» **Goal of the exercise**:
These records must be written out again exactly.

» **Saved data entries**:
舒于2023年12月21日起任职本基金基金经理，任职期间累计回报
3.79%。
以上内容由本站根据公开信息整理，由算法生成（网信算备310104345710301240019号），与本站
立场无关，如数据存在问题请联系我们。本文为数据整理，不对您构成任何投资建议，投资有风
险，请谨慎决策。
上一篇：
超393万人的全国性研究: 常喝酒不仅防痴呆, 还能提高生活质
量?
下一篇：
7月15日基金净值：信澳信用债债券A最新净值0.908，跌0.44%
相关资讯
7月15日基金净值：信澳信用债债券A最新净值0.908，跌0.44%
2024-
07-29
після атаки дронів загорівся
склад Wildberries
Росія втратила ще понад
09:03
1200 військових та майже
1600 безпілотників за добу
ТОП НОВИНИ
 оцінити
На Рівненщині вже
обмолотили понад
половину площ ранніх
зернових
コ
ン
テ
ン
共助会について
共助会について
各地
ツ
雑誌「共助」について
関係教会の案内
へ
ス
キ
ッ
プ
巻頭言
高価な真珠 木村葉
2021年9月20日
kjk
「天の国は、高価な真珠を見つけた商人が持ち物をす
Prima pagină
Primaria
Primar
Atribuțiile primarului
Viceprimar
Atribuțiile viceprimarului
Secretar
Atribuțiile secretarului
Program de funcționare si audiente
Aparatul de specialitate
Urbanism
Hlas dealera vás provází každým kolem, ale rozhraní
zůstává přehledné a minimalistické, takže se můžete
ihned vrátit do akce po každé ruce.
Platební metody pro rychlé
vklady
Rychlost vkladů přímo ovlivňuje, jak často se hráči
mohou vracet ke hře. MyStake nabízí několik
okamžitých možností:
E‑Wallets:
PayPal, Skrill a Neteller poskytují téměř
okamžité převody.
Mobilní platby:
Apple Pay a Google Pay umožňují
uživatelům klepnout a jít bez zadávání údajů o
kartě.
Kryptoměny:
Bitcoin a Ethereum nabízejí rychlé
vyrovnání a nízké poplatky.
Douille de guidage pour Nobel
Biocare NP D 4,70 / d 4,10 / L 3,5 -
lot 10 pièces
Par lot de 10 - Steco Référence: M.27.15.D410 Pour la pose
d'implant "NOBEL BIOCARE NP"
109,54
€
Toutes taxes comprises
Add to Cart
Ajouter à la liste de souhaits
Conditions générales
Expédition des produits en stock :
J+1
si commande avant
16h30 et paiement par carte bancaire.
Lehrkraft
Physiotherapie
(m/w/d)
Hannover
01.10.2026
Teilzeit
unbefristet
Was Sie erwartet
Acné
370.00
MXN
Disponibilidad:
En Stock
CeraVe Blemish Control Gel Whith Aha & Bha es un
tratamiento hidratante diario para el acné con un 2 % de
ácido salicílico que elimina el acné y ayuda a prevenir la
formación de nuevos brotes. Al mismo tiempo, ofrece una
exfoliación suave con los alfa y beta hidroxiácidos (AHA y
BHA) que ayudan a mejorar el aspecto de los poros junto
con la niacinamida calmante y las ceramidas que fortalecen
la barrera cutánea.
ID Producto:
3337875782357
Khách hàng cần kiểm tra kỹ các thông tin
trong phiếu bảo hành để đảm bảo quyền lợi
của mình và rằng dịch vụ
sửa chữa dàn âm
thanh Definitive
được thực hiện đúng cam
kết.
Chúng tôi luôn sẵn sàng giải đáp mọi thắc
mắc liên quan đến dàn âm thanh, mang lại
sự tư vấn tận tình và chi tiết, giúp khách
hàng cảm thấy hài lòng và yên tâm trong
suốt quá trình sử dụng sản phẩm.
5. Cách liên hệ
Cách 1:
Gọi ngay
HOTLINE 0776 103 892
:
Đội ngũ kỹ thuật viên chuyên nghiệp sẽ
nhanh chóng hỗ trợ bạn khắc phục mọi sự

» **Task output**:
舒于2023年12月21日起任职本基金基金经理，任职期间累计回报
3.79%。
以上内容由本站根据公开信息整理，由算法生成（网信算备310104345710301240019号），与本站
立场无关，如数据存在问题请联系我们。本文为数据整理，不对您构成任何投资建议，投资有风
险，请谨慎决策。
上一篇：
超393万人的全国性研究: 常喝酒不仅防痴呆, 还能提高生活质
量?
下一篇：
7月15日基金净值：信澳信用债债券A最新净值0.908，跌0.44%
相关资讯
7月15日基金净值：信澳信用债债券A最新净值0.908，跌0.44%
2024-
07-29
після атаки дронів загорівся
склад Wildberries
Росія втратила ще понад
09:03
1200 військових та майже
1600 безпілотників за добу
ТОП НОВИНИ
 оцінити
На Рівненщині вже
обмолотили понад
половину площ ранніх
зернових
コ
ン
テ
ン
共助会について
共助会について
各地
ツ
雑誌「共助」について
関係教会の案内
へ
ス
キ
ッ
プ
巻頭言
高価な真珠 木村葉
2021年9月20日
kjk
「天の国は、高価な真珠を見つけた商人が持ち物をす
Prima pagină
Primaria
Primar
Atribuțiile primarului
Viceprimar
Atribuțiile viceprimarului
Secretar
Atribuțiile secretarului
Program de funcționare si audiente
Aparatul de specialitate
Urbanism
Hlas dealera vás provází každým kolem, ale rozhraní
zůstává přehledné a minimalistické, takže se můžete
ihned vrátit do akce po každé ruce.
Platební metody pro rychlé
vklady
Rychlost vkladů přímo ovlivňuje, jak často se hráči
mohou vracet ke hře. MyStake nabízí několik
okamžitých možností:
E‑Wallets:
PayPal, Skrill a Neteller poskytují téměř
okamžité převody.
Mobilní platby:
Apple Pay a Google Pay umožňují
uživatelům klepnout a jít bez zadávání údajů o
kartě.
Kryptoměny:
Bitcoin a Ethereum nabízejí rychlé
vyrovnání a nízké poplatky.
Douille de guidage pour Nobel
Biocare NP D 4,70 / d 4,10 / L 3,5 -
lot 10 pièces
Par lot de 10 - Steco Référence: M.27.15.D410 Pour la pose
d'implant "NOBEL BIOCARE NP"
109,54
€
Toutes taxes comprises
Add to Cart
Ajouter à la liste de souhaits
Conditions générales
Expédition des produits en stock :
J+1
si commande avant
16h30 et paiement par carte bancaire.
Lehrkraft
Physiotherapie
(m/w/d)
Hannover
01.10.2026
Teilzeit
unbefristet
Was Sie erwartet
Acné
370.00
MXN
Disponibilidad:
En Stock
CeraVe Blemish Control Gel Whith Aha & Bha es un
tratamiento hidratante diario para el acné con un 2 % de
ácido salicílico que elimina el acné y ayuda a prevenir la
formación de nuevos brotes. Al mismo tiempo, ofrece una
exfoliación suave con los alfa y beta hidroxiácidos (AHA y
BHA) que ayudan a mejorar el aspecto de los poros junto
con la niacinamida calmante y las ceramidas que fortalecen
la barrera cutánea.
ID Producto:
3337875782357
Khách hàng cần kiểm tra kỹ các thông tin
trong phiếu bảo hành để đảm bảo quyền lợi
của mình và rằng dịch vụ
sửa chữa dàn âm
thanh Definitive
được thực hiện đúng cam
kết.
Chúng tôi luôn sẵn sàng giải đáp mọi thắc
mắc liên quan đến dàn âm thanh, mang lại
sự tư vấn tận tình và chi tiết, giúp khách
hàng cảm thấy hài lòng và yên tâm trong
suốt quá trình sử dụng sản phẩm.
5. Cách liên hệ
Cách 1:
Gọi ngay
HOTLINE 0776 103 892
:
Đội ngũ kỹ thuật viên chuyên nghiệp sẽ
nhanh chóng hỗ trợ bạn khắc phục mọi sự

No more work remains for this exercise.